Steve Jobs while introducing the iPad
Steve Jobs while introducing the iPadMatt Buchanan

For the second day in a row, Apple is making hi-tech headlines in Israel. On Tuesday, a report said that Apple was considering spending up to $500 million on Israeli flash memory startup Anobit – and on Wednesday, Globes reported that Apple is planning to open a development center in Israel, its first outside the U.S.
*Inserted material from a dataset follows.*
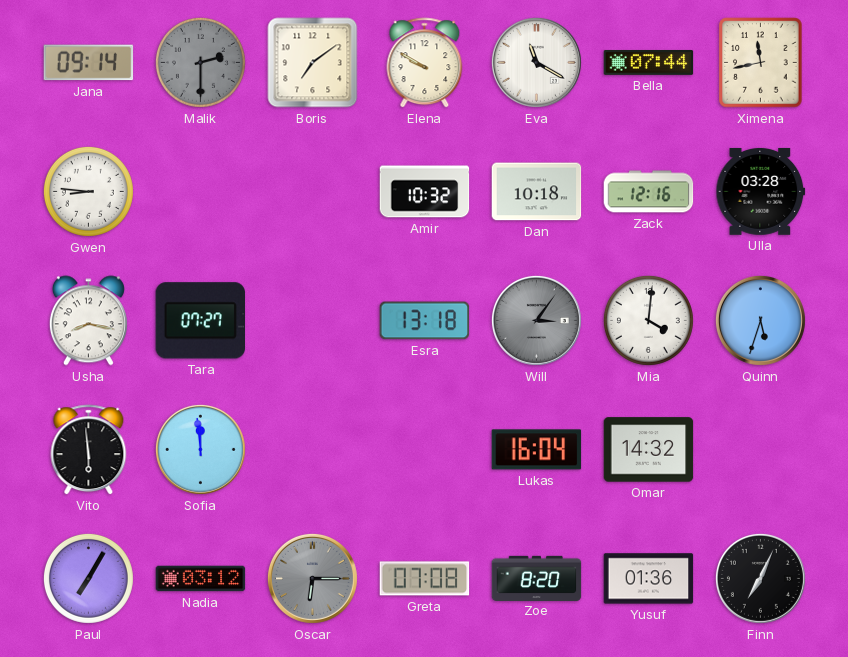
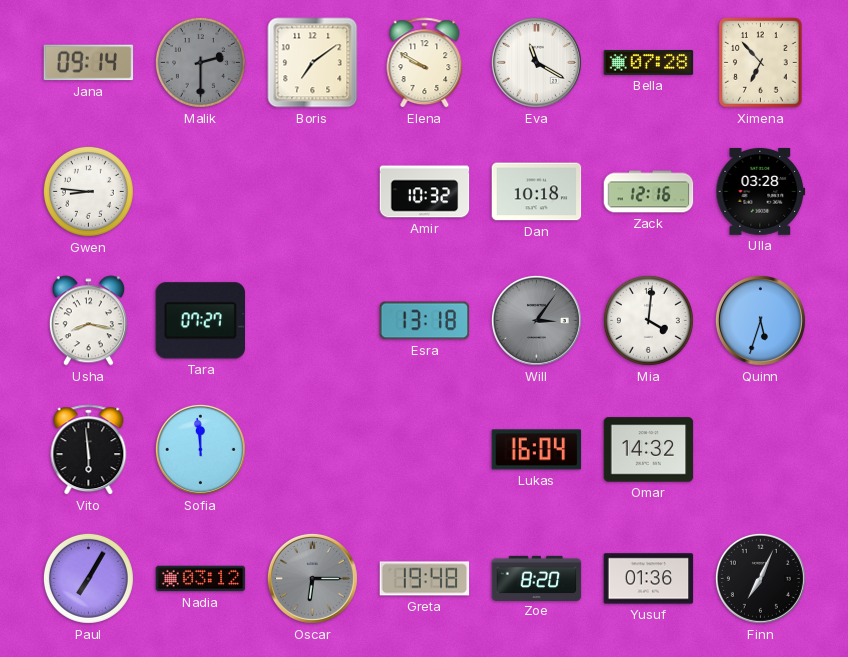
Bella: 07:44 -> 07:28
Ximena: 11:43 -> 6:53
Greta: 07:08 -> 19:48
By doing so, Apple will finally be joining other global tech leaders who have, for years, had large development centers in Israel. Microsoft has nearly 1,000 people working on R&D in Israel – and its teams here have come up with some important innovations, such as the networking technology at the center of every version of Windows for the past decade. Google has not one, but two development centers in Israel – the only country in the world outside the U.S. so honored. Much of Intel's laptop technology was developed at its two R&D centers in Israel. And Motorola – which first set up shop in Israel in 1964 – Cisco, IBM, Oracle, and many others have been here for decades.

Apple currently has only one development center, at is Cupertino, California headquarters. Often, when foreign tech companies acquire Israeli companies, they convert the local office of the startup they've bought into a “development center” - as, for example, CAD software giant Autodesk did last year when it acquired Israel's PlanPlatform – but according to Globes, Apple had made the decision to set up an Israeli development center even before beginning talks with Anobit on its possible acquisition,

According to the report, Apple has hired Aharon Aharon, currently Chairman of the Board of Camero, located outside of Netanya. Aharon is a veteran of IBM and in the past ran the Israel design center for Zoran (now CSR). Camero specializes in Radio Frequency (RF) based imaging systems, and is known for its through wall imaging systems have become the solution of choice for top military and law enforcement agencies throughout the world, according to the company.

For a major hi-tech company, Apple has invested very little in development – as little as 2% of its total sales, considered a very small percentage in the hi-tech world. The vast majority of Apple staff engage in sales and support. Apple is said to have some $80 billion in the bank, and has been shopping around for ways to invest and grow their business, according to Silicon Valley insiders. Many of Apple's products are manufactured in China, but its main support centers are in the U.S. Several years ago Apple planned to open a tech support center in India, but the plan was scrapped for various reasons.

There was no word on when the Apple development center would open, but Aharon will reportedly be traveling to California where he will learn firsthand about the “Apple Way” before opening and managing the center here. Apple corporate VP R&D Ed Frank is currently visiting Israel, said to be exploring options for the development center. Frank's specialty is semiconductors, and he has worked at several senior positions at Broadcom, another multinational with Israeli roots. By seeking to open a development center in Israel, Apple is joining what has become a tradition among multinational tech companies – picking up some of their best ideas in Israel and bringing them to the rest of the world.